═════ Given information
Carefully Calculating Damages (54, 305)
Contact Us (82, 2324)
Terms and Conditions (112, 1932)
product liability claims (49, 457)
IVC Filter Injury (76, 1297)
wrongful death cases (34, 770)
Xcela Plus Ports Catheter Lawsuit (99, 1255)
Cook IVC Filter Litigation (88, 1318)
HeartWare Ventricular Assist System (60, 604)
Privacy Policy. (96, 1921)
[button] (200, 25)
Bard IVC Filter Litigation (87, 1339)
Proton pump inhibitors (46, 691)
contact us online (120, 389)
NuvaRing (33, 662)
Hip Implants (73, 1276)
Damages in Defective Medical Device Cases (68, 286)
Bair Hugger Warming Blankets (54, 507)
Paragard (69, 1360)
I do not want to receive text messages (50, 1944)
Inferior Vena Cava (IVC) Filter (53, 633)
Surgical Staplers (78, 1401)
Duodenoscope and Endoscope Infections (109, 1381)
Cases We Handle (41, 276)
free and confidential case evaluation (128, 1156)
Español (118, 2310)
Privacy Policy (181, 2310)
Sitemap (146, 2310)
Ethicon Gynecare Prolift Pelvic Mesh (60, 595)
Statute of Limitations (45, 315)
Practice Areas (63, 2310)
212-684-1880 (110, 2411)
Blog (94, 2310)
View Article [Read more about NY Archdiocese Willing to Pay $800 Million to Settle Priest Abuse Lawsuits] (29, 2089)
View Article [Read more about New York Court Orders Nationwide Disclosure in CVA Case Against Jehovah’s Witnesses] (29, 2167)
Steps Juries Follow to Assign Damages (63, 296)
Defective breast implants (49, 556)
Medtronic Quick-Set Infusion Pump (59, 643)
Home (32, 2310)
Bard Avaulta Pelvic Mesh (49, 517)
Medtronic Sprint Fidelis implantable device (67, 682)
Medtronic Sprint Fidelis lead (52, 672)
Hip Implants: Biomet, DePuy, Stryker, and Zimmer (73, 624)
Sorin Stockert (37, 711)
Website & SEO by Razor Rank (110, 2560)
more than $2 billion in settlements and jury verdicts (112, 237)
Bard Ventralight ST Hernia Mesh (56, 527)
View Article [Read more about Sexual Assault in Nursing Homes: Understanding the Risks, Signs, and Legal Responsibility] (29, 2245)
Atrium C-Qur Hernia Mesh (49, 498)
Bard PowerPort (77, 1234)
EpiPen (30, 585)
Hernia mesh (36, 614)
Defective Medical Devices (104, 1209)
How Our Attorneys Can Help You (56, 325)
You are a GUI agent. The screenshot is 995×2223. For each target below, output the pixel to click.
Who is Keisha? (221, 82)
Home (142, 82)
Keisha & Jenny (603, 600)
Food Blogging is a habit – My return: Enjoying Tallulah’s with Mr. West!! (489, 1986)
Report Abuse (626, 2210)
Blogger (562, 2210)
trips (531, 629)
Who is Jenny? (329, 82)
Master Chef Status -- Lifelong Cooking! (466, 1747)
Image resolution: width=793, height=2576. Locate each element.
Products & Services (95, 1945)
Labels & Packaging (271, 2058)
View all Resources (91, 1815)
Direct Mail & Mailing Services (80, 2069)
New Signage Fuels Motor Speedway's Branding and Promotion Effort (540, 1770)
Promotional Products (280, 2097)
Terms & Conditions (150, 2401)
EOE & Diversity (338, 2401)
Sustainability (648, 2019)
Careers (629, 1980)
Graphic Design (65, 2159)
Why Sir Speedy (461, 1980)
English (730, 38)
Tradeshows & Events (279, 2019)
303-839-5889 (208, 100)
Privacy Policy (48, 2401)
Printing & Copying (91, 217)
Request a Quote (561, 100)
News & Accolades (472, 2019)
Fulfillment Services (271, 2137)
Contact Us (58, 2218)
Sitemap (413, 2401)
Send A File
══════════
*How to complete this task*. From the line holding "Español (118, 2310)" to the line holding "Website & SEO by Razor Rank (110, 2560)", inclusive, restate each line above exactly as written.

*Response below*.
Español (118, 2310)
Privacy Policy (181, 2310)
Sitemap (146, 2310)
Ethicon Gynecare Prolift Pelvic Mesh (60, 595)
Statute of Limitations (45, 315)
Practice Areas (63, 2310)
212-684-1880 (110, 2411)
Blog (94, 2310)
View Article [Read more about NY Archdiocese Willing to Pay $800 Million to Settle Priest Abuse Lawsuits] (29, 2089)
View Article [Read more about New York Court Orders Nationwide Disclosure in CVA Case Against Jehovah’s Witnesses] (29, 2167)
Steps Juries Follow to Assign Damages (63, 296)
Defective breast implants (49, 556)
Medtronic Quick-Set Infusion Pump (59, 643)
Home (32, 2310)
Bard Avaulta Pelvic Mesh (49, 517)
Medtronic Sprint Fidelis implantable device (67, 682)
Medtronic Sprint Fidelis lead (52, 672)
Hip Implants: Biomet, DePuy, Stryker, and Zimmer (73, 624)
Sorin Stockert (37, 711)
Website & SEO by Razor Rank (110, 2560)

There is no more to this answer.